2. Analisis Aturan Hukum
Akibat Hukum: bahwa apabila dilihat dari permasalahan tersebut pelaku telah
melanggar UU No 32 Tahun 2009 tentang Perlindungan dan Pengelolaan
Lingkungan Hidup, UU Nomor 5 Tahun 1990 tentang Konservasi dan UU Nomor 5
Tahun 1960 tentang Agraria. Ini juga karena perusahaan itu telah menggeser
wilayah konservasi pertanian menjadi lautan lumpur serta tidak menjaga mutu
tanah.
Syarat: jika ditinjau dari Undang – Undang No.32 Tahun 2009 banyak pelanggaran
yang terjadi terhadap ketentuan dalam lingkungan hidup seperti pemanfaatan
sumber daya alam yang tidak memperhatikan lingkungan, mengingat Lapindo
Brantas Inc. tidak memiliki AMDAL maka berdasarkan UU No. 32 Tahun 2009
pasal 12 ayat 1 pemanfaatan sumber daya alam dilakukan berdasarkan RPPLH. Dan
dalam pasal 12 ayat 2 disebutkan bahwa dalam hal RPPLH sebagaimana dimaksud
pada ayat 1 belum tersusun, pemanfaatan sumber daya alam dilaksanakan
berdasarkan daya dukung dan daya tampung lingkungan hidup dengan
memperhatikan keberlanjutan proses dan fungsi lingkungan hidup, keberlanjutan
produktivitas lingkungan hidup, keselamatan, mutu hidup, dan kesejahteraan
masyarakat.
Drupsteen mengemukakan, bahwa Hukum Lingkungan (Milieurecht) adalah
hukum yang berhubungan dengan lingkungan alam (natuurlijk milieu) dalam arti
seluas-luasnya.
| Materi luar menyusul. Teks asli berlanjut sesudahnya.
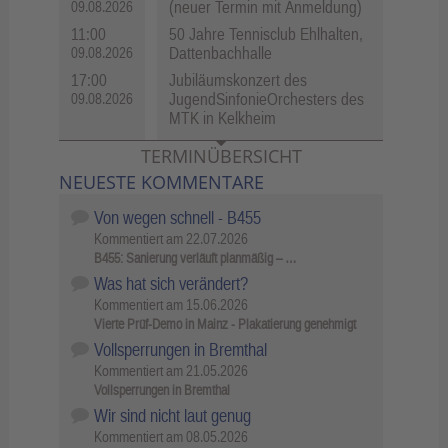
(neuer Termin mit Anmeldung)
09.08.2026
11:00
50 Jahre Tennisclub Ehlhalten,
Dattenbachhalle
09.08.2026
17:00
Jubiläumskonzert des
JugendSinfonieOrchesters des
09.08.2026
MTK in Kelkheim
TERMINÜBERSICHT
NEUESTE KOMMENTARE
Von wegen schnell - B455
Kommentiert am
22.07.2026
B455: Sanierung verläuft planmäßig – …
Was hat sich verändert?
Kommentiert am
15.06.2026
Vierte Prüf-Demo in Mainz - Plakatierung genehmigt
Vollsperrungen in Bremthal
Kommentiert am
21.05.2026
Vollsperrungen in Bremthal
Wir sind nicht laut genug
Kommentiert am
08.05.2026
Ruang lingkupnya berkaitan dengan dan ditentukan oleh ruang
lingkup pengelolaan lingkungan. Dengan demikian hukum lingkungan merupakan
instrumentarium yuridis bagi pengelolaan lingkungan. Mengingat pengelolaan
lingkungan dilakukan terutama oleh pemerintah, maka hukum lingkungan sebagian
besar terdiri atas hukum pemerintahan (bestuursrecht).1 Dalam pasal 53 UU No. 32
Tahun 2009 disebutkan bahwa setiap orang yang melakukan pencemaran dan/atau
perusakan lingkungan hidup wajib melakukan penanggulangan pencemaran
dan/atau kerusakan lingkungan hidup. Sedangkan dalam pasal 54 UU No. 32
Tahun 2009 disebutkan bahwa setiap orang yang melakukan pencemaran dan/atau
perusakan lingkungan hidup wajib melakukan pemulihan fungsi lingkungan hidup.
Ketentuan lebih lanjut mengenai tata cara pemulihan fungsi lingkungan hidup
sebagaimana dimaksud pada ayat 2 diatur dalam Peraturan Pemerintah.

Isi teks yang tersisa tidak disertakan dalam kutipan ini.